Popper was right that there’s no logical method of having new ideas from nothing. But they don’t come from nothing; they come from the shape of the last experiment. The failure mode of the current test points to the next hypothesis. Science on trial described the protocol that protects this loop: prereg, red-team, work log, publish all.
For any system you can perturb, the hypothesis graph decomposes it. Each perturbation produces a node, whose classification generates edges that point to the next perturbations. The graph expands until it covers the system’s structure, or until there’s a boundary you can’t perturb past.

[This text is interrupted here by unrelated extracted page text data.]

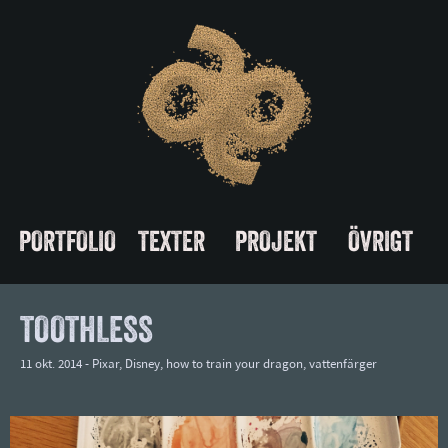
PORTFOLIO
TEXTER
PROJEKT
ÖVRIGT
TOOTHLESS
11 okt. 2014 -
Pixar
,
Disney
,
how to train your dragon
,
vattenfärger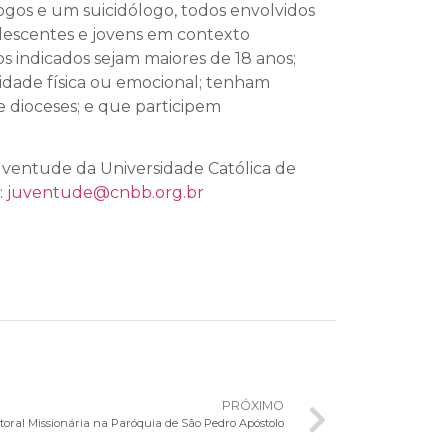
logos e um suicidólogo, todos envolvidos
lescentes e jovens em contexto
s indicados sejam maiores de 18 anos;
idade física ou emocional; tenham
 dioceses; e que participem
uventude da Universidade Católica de
:
juventude@cnbb.org.br
PRÓXIMO
storal Missionária na Paróquia de São Pedro Apóstolo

The classification is limited to where you have:
- perturbation access (can’t poke what you can’t reach)
- independence between streams (correlated sensors weaken composition)
- identifiability (some systems look the same under all perturbations)
Within those limits, the algorithm converges. Outside them, it tells you where you’re stuck and why, which is itself an edge.
Engineered systems are the best case. You have perturbation access and partial design knowledge. Every unexpected state is a free perturbation, every test failure is a node, and every failure mode is an edge. The hypothesis graph is how engineered complexity becomes legible: one perturbation at a time, with the kill condition telling you where to cut next.
If the thought process can be encoded, it can be scaled and repeated. The hypothesis graph encodes it: perturb, classify the shape, follow the edge. An agent that runs this loop doesn’t need intuition; it needs perturbation access and a classifier.
If we can poke it, we know how to know.